Shortly after the death of Saint Francis, the first stone was laid in what was to become the Papal Basilica of San Francesco, the tomb of the saint, and a destination for Catholic pilgrims. It is in fact two churches, one built on top of the other, with the tomb of Saint Frances in the crypt of the lover church. Built on the edge of the town of Assisi, it forms a majestic spectacle for the tourist arriving from the valley below. as is clearly shown in the photo at the top of the page.
Our first "close" encounter with Saint Francis took place in Mexico in the early years of our travelling life. There we visited a small isolated church that was famous for having a cloister decorated with paintings depicting the life story of Saint Francis. Not being Catholic, we found ourselves quite ignorant of the lifestory of this 13th century icon, but started our journey of learning in that cloister.

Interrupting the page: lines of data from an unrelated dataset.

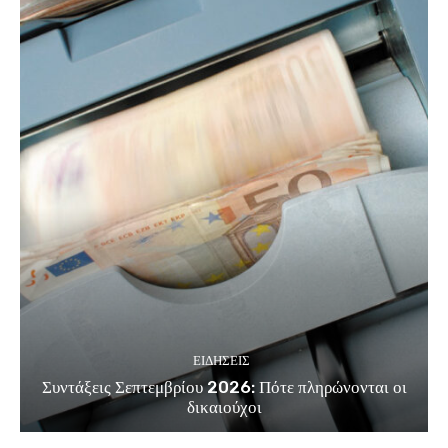
ΕΙΔΗΣΕΙΣ
Συντάξεις Σεπτεμβρίου 2026: Πότε πληρώνονται οι
δικαιούχοι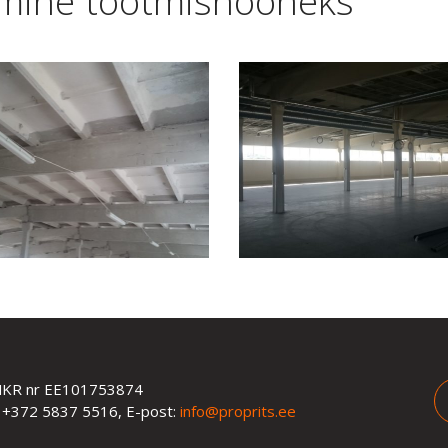
imine tootmishooneks
MKR nr EE101753874
 +372 5837 5516, E-post:
info@proprits.ee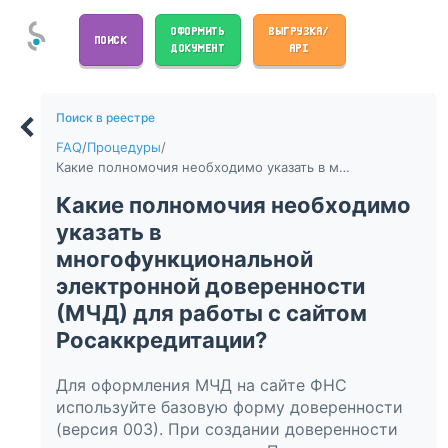
ОФОРМИТЬ
ВЫГРУЗКА/
ПОИСК
ДОКУМЕНТ
API
Поиск в реестре
FAQ
/
Процедуры
/
Какие полномочия необходимо указать в многофункциональной электронной доверенности (МЧД) для работы с сайтом Росаккредитации?
Какие полномочия необходимо
указать в
многофункциональной
электронной доверенности
(МЧД) для работы с сайтом
Росаккредитации?
Для оформления МЧД на сайте ФНС
используйте базовую форму доверенности
(версия 003). При создании доверенности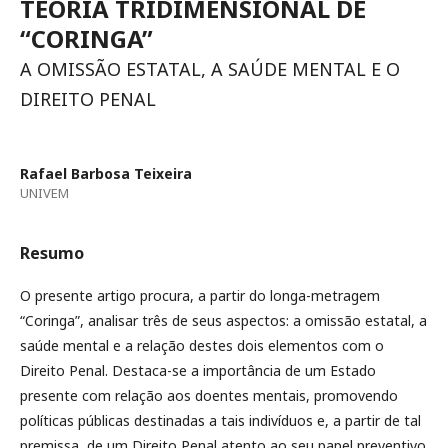
TEORIA TRIDIMENSIONAL DE
“CORINGA”
A OMISSÃO ESTATAL, A SAÚDE MENTAL E O
DIREITO PENAL
Rafael Barbosa Teixeira
UNIVEM
Resumo
O presente artigo procura, a partir do longa-metragem
“Coringa”, analisar três de seus aspectos: a omissão estatal, a
saúde mental e a relação destes dois elementos com o
Direito Penal. Destaca-se a importância de um Estado
presente com relação aos doentes mentais, promovendo
políticas públicas destinadas a tais indivíduos e, a partir de tal
premissa, de um Direito Penal atento ao seu papel preventivo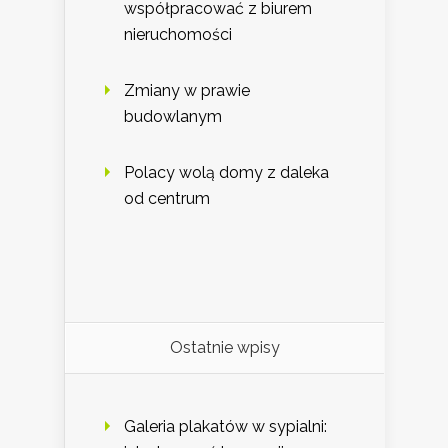
współpracować z biurem
nieruchomości
Zmiany w prawie
budowlanym
Polacy wolą domy z daleka
od centrum
Ostatnie wpisy
Galeria plakatów w sypialni: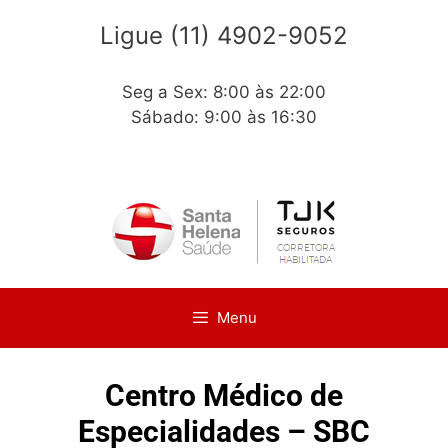
Ligue (11) 4902-9052
Seg a Sex: 8:00 às 22:00
Sábado: 9:00 às 16:30
Menu
Centro Médico de
Especialidades – SBC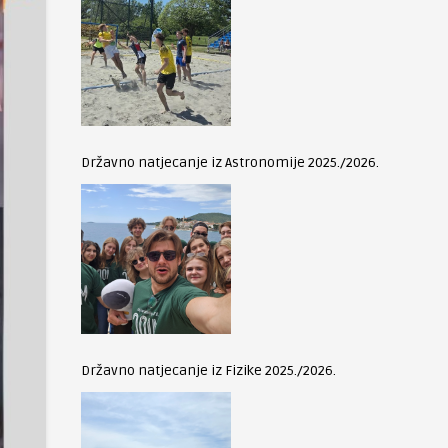
Državno natjecanje iz Astronomije 2025./2026.
Državno natjecanje iz Fizike 2025./2026.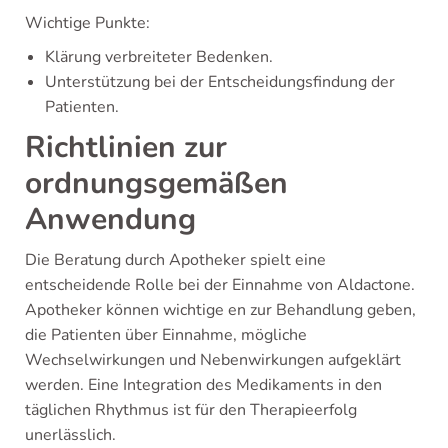
Wichtige Punkte:
Klärung verbreiteter Bedenken.
Unterstützung bei der Entscheidungsfindung der
Patienten.
Richtlinien zur
ordnungsgemäßen
Anwendung
Die Beratung durch Apotheker spielt eine
entscheidende Rolle bei der Einnahme von Aldactone.
Apotheker können wichtige en zur Behandlung geben,
die Patienten über Einnahme, mögliche
Wechselwirkungen und Nebenwirkungen aufgeklärt
werden. Eine Integration des Medikaments in den
täglichen Rhythmus ist für den Therapieerfolg
unerlässlich.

One thing we don't remember learning about, was the role played by Saint Francis in the life of another saint from Assisi, Saint Claire, founder of the order of the Clarissas. Claire wanted to be a Franciscan, but had to make do with being a Clarissa instead, founding the conventual order under the guidance and encouragement of Saint Francis.
Assisi, it seems, is a city in which multiples of two reign: two basilicas of San Francesco; two orders of monks/nuns originating here; and two sets of pilgrims to feed its tourist industry: the religious pilgrims and the art pilgrims. For the basilica of San Francesco is famed not only as the burial place of perhaps the most famous of all the Catholic saints, but also as the place that holds the largest number of surviving frescoes by the 13th century painter Giotto, his contemporaries like Cimabue, and his successors.
Our first time in a chapel completely covered in frescoes was, of course, in Florence. We remember standing open-mouthed at the glory of these enormous walls covered with brilliant color and spectacularly fine detail. We wondered what it must have been like to have an entire church frescoed in this way. We found the answer in Assisi, in the upper and lower basilicas of San Francesco. Even here, however, some damage has been done, some wonderful frescoes lost to architectural modifications as well as plain accident. But the impression, nonetheless, has to be very close to that perceived by a thirteenth-century church-goer. Every square foot of wall and (in the case of the lower basilica) ceiling space is packed with brightly colored frescoes of a freshness and elegance that belie their age.